» **Exercise goal**: Starting with the line containing "sætter sig ordentligt." and going on through the line containing "gør det til en favorit blandt bagere.", return the lines of the data below exactly, and only those.

Saved entries:
━━━━━━━━━━━━━━━━

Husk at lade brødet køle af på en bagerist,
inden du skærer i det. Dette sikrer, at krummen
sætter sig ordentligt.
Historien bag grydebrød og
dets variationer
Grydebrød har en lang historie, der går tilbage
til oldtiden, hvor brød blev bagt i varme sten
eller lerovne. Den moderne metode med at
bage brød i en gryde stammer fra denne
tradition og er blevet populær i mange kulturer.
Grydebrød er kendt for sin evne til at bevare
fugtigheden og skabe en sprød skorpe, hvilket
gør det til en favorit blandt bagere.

━━━━━━━━━━━━━━━━

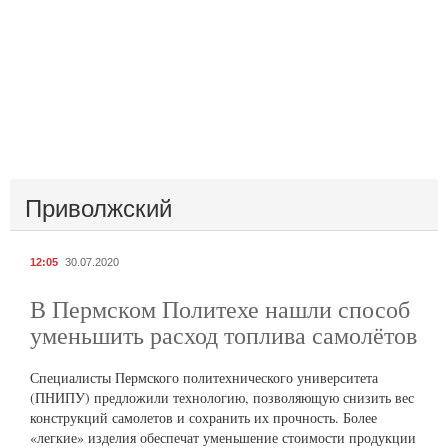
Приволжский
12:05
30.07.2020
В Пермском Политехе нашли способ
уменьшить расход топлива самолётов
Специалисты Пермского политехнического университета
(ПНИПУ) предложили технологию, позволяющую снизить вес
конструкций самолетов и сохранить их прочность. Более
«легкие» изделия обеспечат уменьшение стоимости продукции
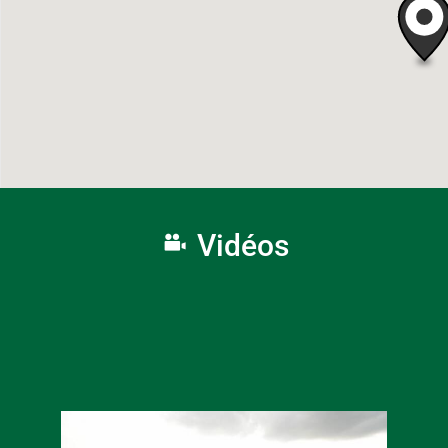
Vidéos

━━━━━━━━━━━━━━━━

» **Written solution**:
sætter sig ordentligt.
Historien bag grydebrød og
dets variationer
Grydebrød har en lang historie, der går tilbage
til oldtiden, hvor brød blev bagt i varme sten
eller lerovne. Den moderne metode med at
bage brød i en gryde stammer fra denne
tradition og er blevet populær i mange kulturer.
Grydebrød er kendt for sin evne til at bevare
fugtigheden og skabe en sprød skorpe, hvilket
gør det til en favorit blandt bagere.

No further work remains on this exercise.